The loss function requires to integrate over the whole perturbation space for every input image. Each perturbation delta is a vector.

My questions:

Since the space of perturbation is continuous with infinite examples, it seems we can only sample finite number of perturbation to approximate the integral, is it correct?

If n perturbations are sampled for approximating the integral. How do we implement and approximate the above loss function? changing the integral to summation over the n perturbations sampled? How to implement it as batch processing?

Overall, my question is how to approximate integral over a continuous multi-dimensional space and how to implement the approximation in an elegant vectorization way? Any ideas and suggestions are welcomed. Thanks to the community!

As you guessed, you can only approximate the integral as a sum, not that the integral you are dealing with is also an expectation, so all your formula can be seen as the expectation over X,Y and \delta. In my opinion, you can create a loader over your original dataset, and that yields in addition to X and Y the perturbed X’. Then you can do the rest of the training as usual.

One other thing that seems strange in you case, is that you model $\pi_{\omega}$ seems to be non-deterministic. However I think in practice I think this will be a neural network, so the second expectation on X’ can be ignored, and you can just compute the loss using the output of $\pi_{\omega}$.

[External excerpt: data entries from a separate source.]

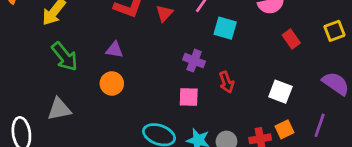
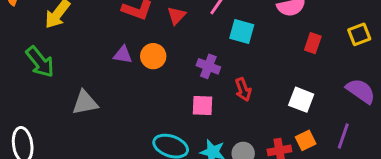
red rectangle: (291, 39) -> (313, 43), turned 54
green arrow: (65, 57) -> (40, 62), moved
orange circle: (112, 83) -> (153, 56), moved
gray triangle: (59, 109) -> (85, 103), moved

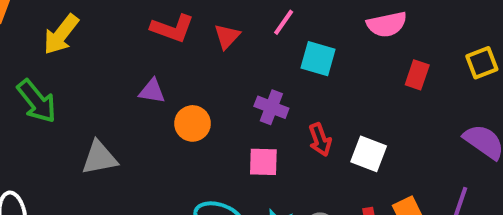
orange circle: (153, 56) -> (193, 123), moved
white square: (301, 100) -> (369, 154), moved

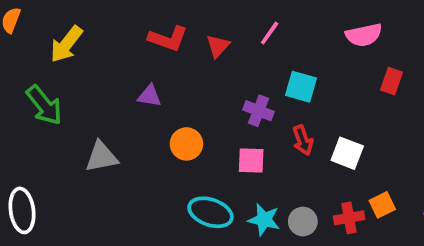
cyan square: (318, 59) -> (301, 87), moved
orange circle: (193, 123) -> (186, 144), moved

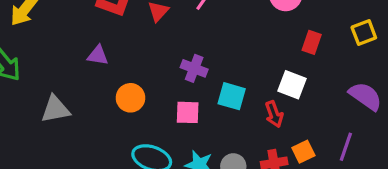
cyan square: (301, 87) -> (232, 96), moved
red arrow: (303, 140) -> (274, 114), moved
white square: (347, 153) -> (292, 85), moved

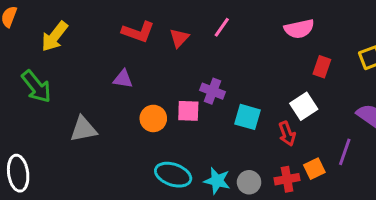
white square: (292, 85) -> (304, 106), turned 36
pink square: (188, 112) -> (188, 111), moved
purple line: (346, 147) -> (345, 152), moved

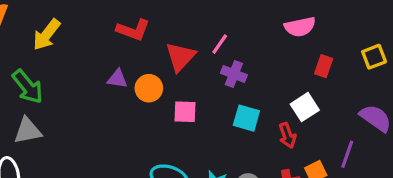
pink line: (222, 27) -> (220, 44), moved
red triangle: (179, 38) -> (180, 57), moved, size x1.5
purple cross: (213, 91) -> (234, 74), moved
orange circle: (153, 118) -> (149, 88), moved
gray triangle: (83, 129) -> (28, 131), moved

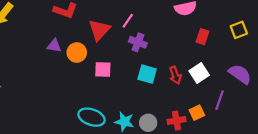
white square: (305, 107) -> (199, 73), moved
red arrow: (287, 135) -> (175, 75), moved

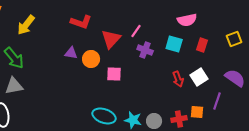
cyan square: (147, 74) -> (174, 44), moved
orange square: (197, 113) -> (197, 112), turned 32

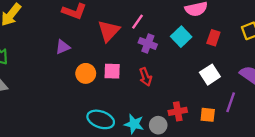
cyan square: (174, 44) -> (181, 37), turned 30
purple triangle: (71, 53) -> (63, 47), turned -32
orange circle: (91, 59) -> (86, 73), moved
red arrow: (178, 79) -> (146, 77), moved
red cross: (179, 119) -> (178, 111), moved

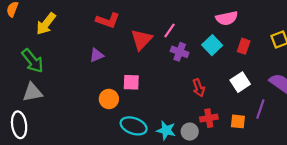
pink square: (112, 71) -> (131, 82), moved
orange circle: (86, 73) -> (109, 99), moved
red arrow: (146, 77) -> (199, 88), moved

To summarize, you need to:

Each sample consists of X_{i}, y_{i} and a random $\delta$ generated on the fly, when reading the sample.

When you get a batch of X_{1:B}, y_{1:B} and \delta_{1:B}, you compute X’ = \pi_{\omega}(X+\delta).

You use X’ as your new input to the classification model you are training, i.e., the model labeled with $\theta$, and you compute the first part of the loss as for any classification problem, and you add the regularization term.

Thank you so much, @omarfoq! It solves my question of implementation and I guess that’s how it is approximated in practice. Got a couple follow-up of math notations in this kind of equations.

“your formula can be seen as the expectation over X,Y and \delta” . I understand this as following: it’s an integral of a 3 random variables (X, Y, delta) function. Here the sense of expectation comes from integral operation. My question is what the two E notations(E_{(X,Y)}~D and E_X^{\prime}~pi_{\omega}) are literally used for in the equation. If the integral operation gives the meaning of expectation, what’s the meaning of having the first E in the beginning of the equation, if we omit the first E, what goes wrong? Similar question for the second E. If the second E is not ignored, does it mean there should be another integral over X^{\prime} on [L + Reg]? Thanks.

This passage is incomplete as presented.